#### Items listed in a dataset:
"""

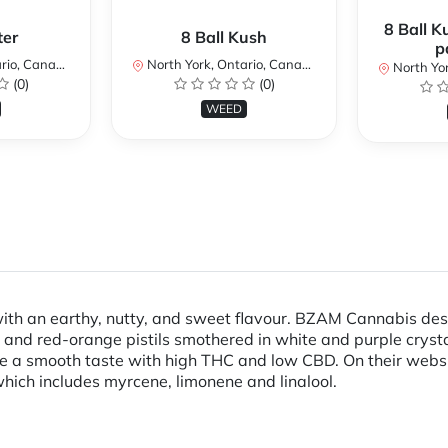
8 Ball K
ter
8 Ball Kush
p
io, Canada
North York, Ontario, Canada
North Yor
(0)
(0)
WEED
ith an earthy, nutty, and sweet flavour. BZAM Cannabis descr
and red-orange pistils smothered in white and purple cryst
 a smooth taste with high THC and low CBD. On their webs
 which includes myrcene, limonene and linalool.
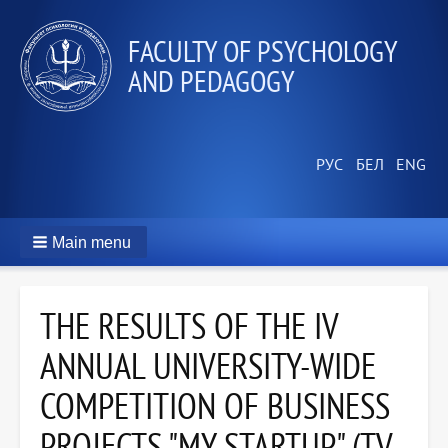
FACULTY OF PSYCHOLOGY
AND PEDAGOGY
Main menu
THE RESULTS OF THE IV
ANNUAL UNIVERSITY-WIDE
COMPETITION OF BUSINESS
PROJECTS "MY STARTUP" (TV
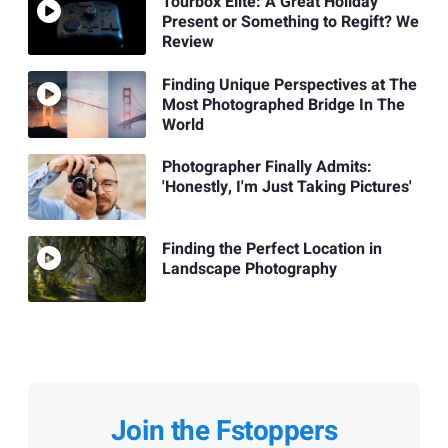
Tourbox Elite: A Great Holiday
Present or Something to Regift? We
Review
Finding Unique Perspectives at The
Most Photographed Bridge In The
World
Photographer Finally Admits:
'Honestly, I'm Just Taking Pictures'
Finding the Perfect Location in
Landscape Photography
Join the Fstoppers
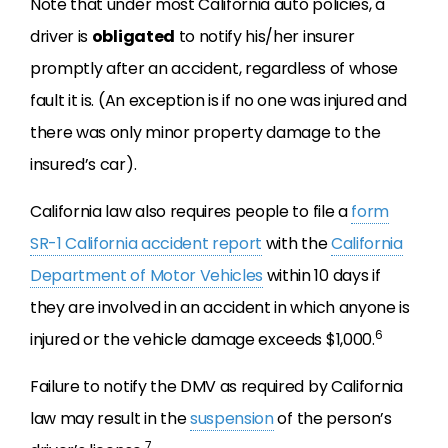
Note that under most California auto policies, a
driver is
obligated
to notify his/her insurer
promptly after an accident, regardless of whose
fault it is. (An exception is if no one was injured and
there was only minor property damage to the
insured’s car).
California law also requires people to file a
form
SR-1 California accident report
with the
California
Department of Motor Vehicles
within 10 days if
they are involved in an accident in which anyone is
6
injured or the vehicle damage exceeds $1,000.
Failure to notify the DMV as required by California
law may result in the
suspension
of the person’s
7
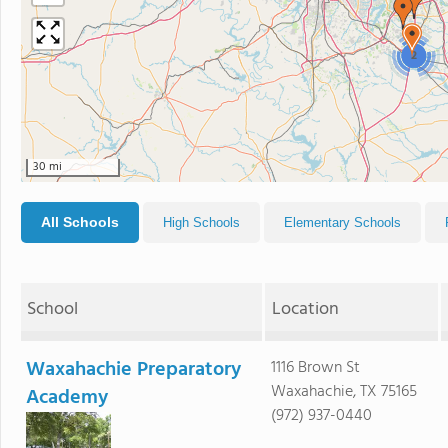
2
30 mi
All Schools
High Schools
Elementary Schools
School
Location
Waxahachie Preparatory
1116 Brown St
Waxahachie, TX 75165
Academy
(972) 937-0440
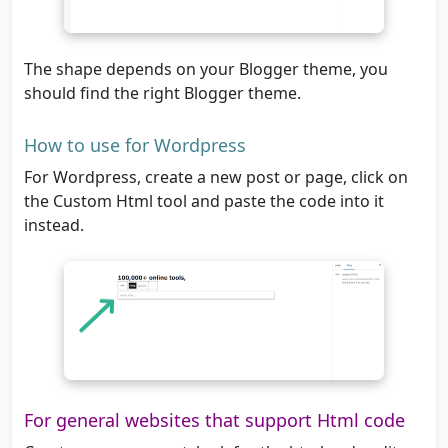
The shape depends on your Blogger theme, you
should find the right Blogger theme.
How to use for Wordpress
For Wordpress, create a new post or page, click on
the Custom Html tool and paste the code into it
instead.
For general websites that support Html code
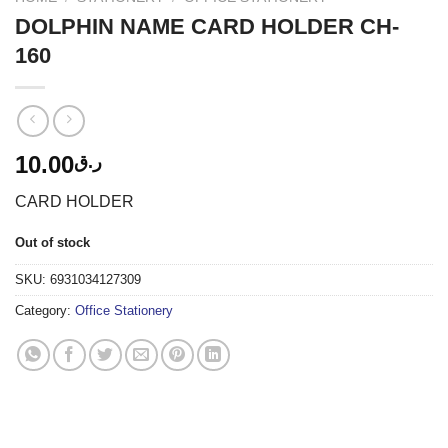
DOLPHIN NAME CARD HOLDER CH-
160
10.00
ر.ق
CARD HOLDER
Out of stock
SKU:
6931034127309
Category:
Office Stationery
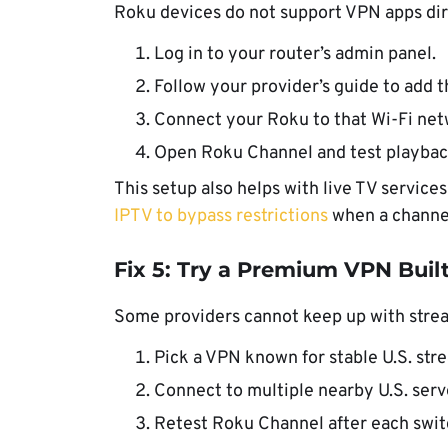
Roku devices do not support VPN apps dire
Log in to your router’s admin panel.
Follow your provider’s guide to add t
Connect your Roku to that Wi-Fi net
Open Roku Channel and test playbac
This setup also helps with live TV service
IPTV to bypass restrictions
when a channel
Fix 5: Try a Premium VPN Buil
Some providers cannot keep up with stream
Pick a VPN known for stable U.S. str
Connect to multiple nearby U.S. serv
Retest Roku Channel after each swit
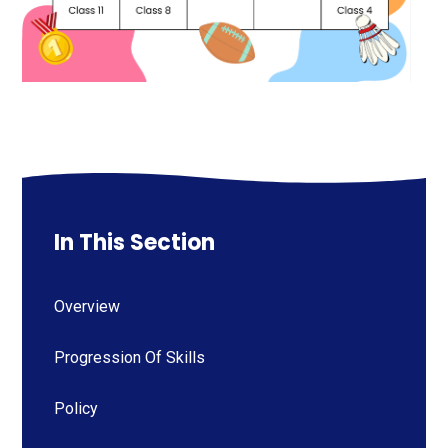
In This Section
Overview
Progression Of Skills
Policy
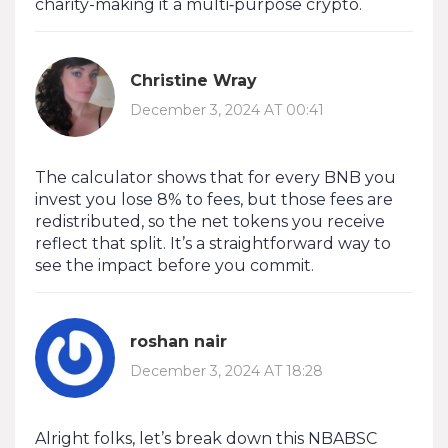
charity-making it a multi‑purpose crypto.
Christine Wray
December 3, 2024 AT 00:41
The calculator shows that for every BNB you
invest you lose 8% to fees, but those fees are
redistributed, so the net tokens you receive
reflect that split. It’s a straightforward way to
see the impact before you commit.
roshan nair
December 3, 2024 AT 18:28
Alright folks, let’s break down this NBABSC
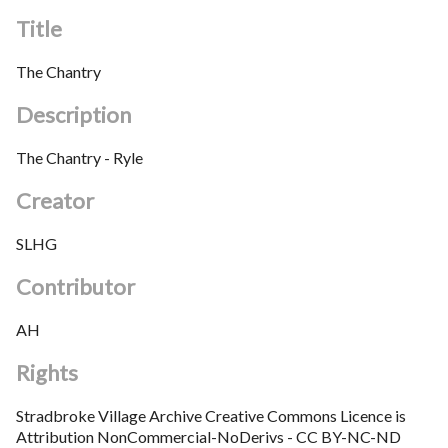
Title
The Chantry
Description
The Chantry - Ryle
Creator
SLHG
Contributor
AH
Rights
Stradbroke Village Archive Creative Commons Licence is
Attribution NonCommercial-NoDerivs - CC BY-NC-ND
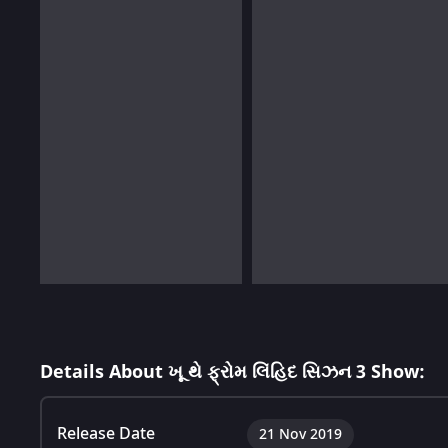
Details About ખૂ થે ફ્રોમ લિંહિદ સિઝન 3 Show:
Release Date
21 Nov 2019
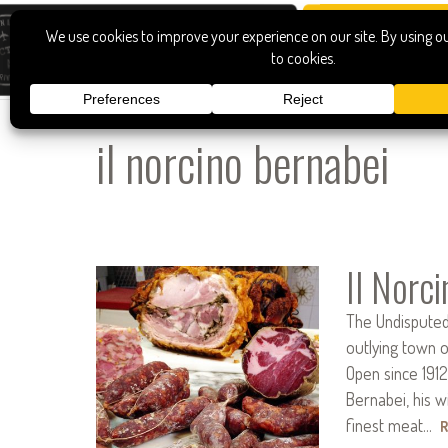
il norcino bernabei
Il Norc
The Undisputed
outlying town o
Open since 1912,
Bernabei, his w
finest meat…
R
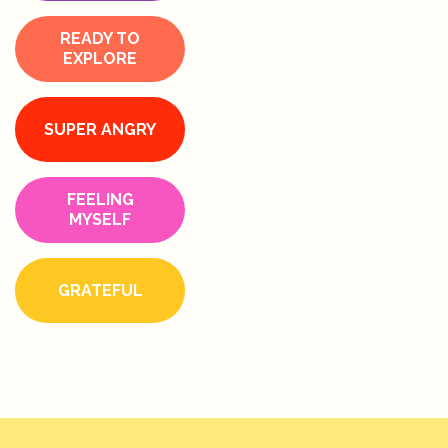
READY TO
EXPLORE
SUPER ANGRY
FEELING
MYSELF
GRATEFUL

"""

#### Problem details:
Tally the lines above that include "California", and reply with only the tally.

#### Exercise solution:
5